Topological defects in K3 sigma models

Stefano Giaccari from Padova will give a (remote) talk based on his recent paper "Topological defects in K3 sigma models" (arXiV: 2402.08719, with R. Angius and R. Volpato).

"In the context of physics, given a K3 surface, a supersymmetric non-linear K3 sigma model is the internal superconformal field theory (SCFT) in a six dimensional compactification of type IIA superstring on R^{1,5} X K3. Studying these models, Eguchi, Ooguri and Tachikawa in [arXiv:1004.0956 [hep-th]] found Mathieu moonshine phenomena for the elliptic genera of K3 surfaces. In [arXiv:1106.4315 [hep-th]], Gaberdiel, Hohenegger and Volpato studied symmetries of K3 sigma models, by comparing the isometry group of the Mukai lattice (which is physically interpreted as the D-brane charge lattice) with the Conway group Co_0, the group of automorphisms of the Leech lattice. Recently, symmetries have been reinterpreted in terms of topological operators supported on codimension 1 submanifolds with group-like and invertible fusion rules. This has naturally led to the notion of generalized symmetries as categories of topological defects supported on arbitrary codimension submanifolds with possibly non-invertible fusion rules.

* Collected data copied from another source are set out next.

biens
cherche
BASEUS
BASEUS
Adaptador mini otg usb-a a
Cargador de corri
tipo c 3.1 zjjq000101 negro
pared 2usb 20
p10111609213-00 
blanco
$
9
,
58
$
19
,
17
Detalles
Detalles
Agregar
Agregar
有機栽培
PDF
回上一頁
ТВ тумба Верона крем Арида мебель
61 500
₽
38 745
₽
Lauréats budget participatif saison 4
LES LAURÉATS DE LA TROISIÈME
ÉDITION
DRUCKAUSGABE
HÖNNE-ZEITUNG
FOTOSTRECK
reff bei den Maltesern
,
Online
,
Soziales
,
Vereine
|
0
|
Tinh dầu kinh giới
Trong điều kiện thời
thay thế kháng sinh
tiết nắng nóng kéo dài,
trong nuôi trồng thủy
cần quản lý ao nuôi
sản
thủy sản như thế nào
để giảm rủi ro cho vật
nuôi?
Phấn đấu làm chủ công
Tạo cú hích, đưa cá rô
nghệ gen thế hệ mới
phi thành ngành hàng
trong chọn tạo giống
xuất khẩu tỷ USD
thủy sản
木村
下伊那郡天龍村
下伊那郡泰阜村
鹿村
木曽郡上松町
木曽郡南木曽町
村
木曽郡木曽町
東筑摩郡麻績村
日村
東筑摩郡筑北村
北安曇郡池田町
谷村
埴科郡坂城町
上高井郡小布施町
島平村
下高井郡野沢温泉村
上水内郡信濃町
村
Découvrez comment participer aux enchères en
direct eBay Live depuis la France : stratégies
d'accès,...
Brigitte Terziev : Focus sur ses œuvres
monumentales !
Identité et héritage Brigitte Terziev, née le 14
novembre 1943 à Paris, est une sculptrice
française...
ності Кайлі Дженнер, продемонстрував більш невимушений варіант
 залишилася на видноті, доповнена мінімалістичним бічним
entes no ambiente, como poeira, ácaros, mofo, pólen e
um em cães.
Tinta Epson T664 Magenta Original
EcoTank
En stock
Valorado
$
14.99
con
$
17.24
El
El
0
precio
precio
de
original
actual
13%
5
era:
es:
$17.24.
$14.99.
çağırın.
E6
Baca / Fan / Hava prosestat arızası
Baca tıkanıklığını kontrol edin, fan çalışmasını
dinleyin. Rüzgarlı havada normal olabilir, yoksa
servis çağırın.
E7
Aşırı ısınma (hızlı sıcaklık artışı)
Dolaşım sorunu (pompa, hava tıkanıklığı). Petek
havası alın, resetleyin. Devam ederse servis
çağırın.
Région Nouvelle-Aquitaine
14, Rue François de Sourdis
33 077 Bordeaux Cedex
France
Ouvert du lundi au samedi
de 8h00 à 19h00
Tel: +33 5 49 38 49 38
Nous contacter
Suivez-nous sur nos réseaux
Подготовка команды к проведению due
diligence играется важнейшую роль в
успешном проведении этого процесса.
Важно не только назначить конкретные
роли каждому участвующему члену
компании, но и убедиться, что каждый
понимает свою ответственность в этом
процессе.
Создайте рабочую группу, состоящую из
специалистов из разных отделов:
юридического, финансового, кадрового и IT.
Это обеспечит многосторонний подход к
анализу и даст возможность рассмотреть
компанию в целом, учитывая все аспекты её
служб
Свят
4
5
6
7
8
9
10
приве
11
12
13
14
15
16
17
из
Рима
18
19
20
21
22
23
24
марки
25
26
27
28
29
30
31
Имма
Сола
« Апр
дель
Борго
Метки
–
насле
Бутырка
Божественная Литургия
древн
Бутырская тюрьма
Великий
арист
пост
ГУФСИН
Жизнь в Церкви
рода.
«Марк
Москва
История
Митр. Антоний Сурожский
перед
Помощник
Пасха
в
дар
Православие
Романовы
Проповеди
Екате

In [arXiv:2402.08719 [hep-th]] we apply the same strategy as in  [arXiv:1106.4315 [hep-th]] to derive a number of general results for the category of the topological defect lines preserving N=(4,4) superconformal algebra and spectral flow, studying their fusion with boundary states. We argue that while for certain K3 models infinitely many simple defects, and even a continuum, can occur, at generic points in the moduli space the category is actually trivial, i.e. it is generated by the identity defect. Furthermore, we show that if a K3 model is at the attractor point for some BPS configuration of D-branes, then all topological defects have integral quantum dimension. We also conjecture that a continuum of topological defects arises if and only if the K3 model is a (possibly generalized) orbifold of a torus model. These general results are confirmed by the analysis of a couple of significant examples."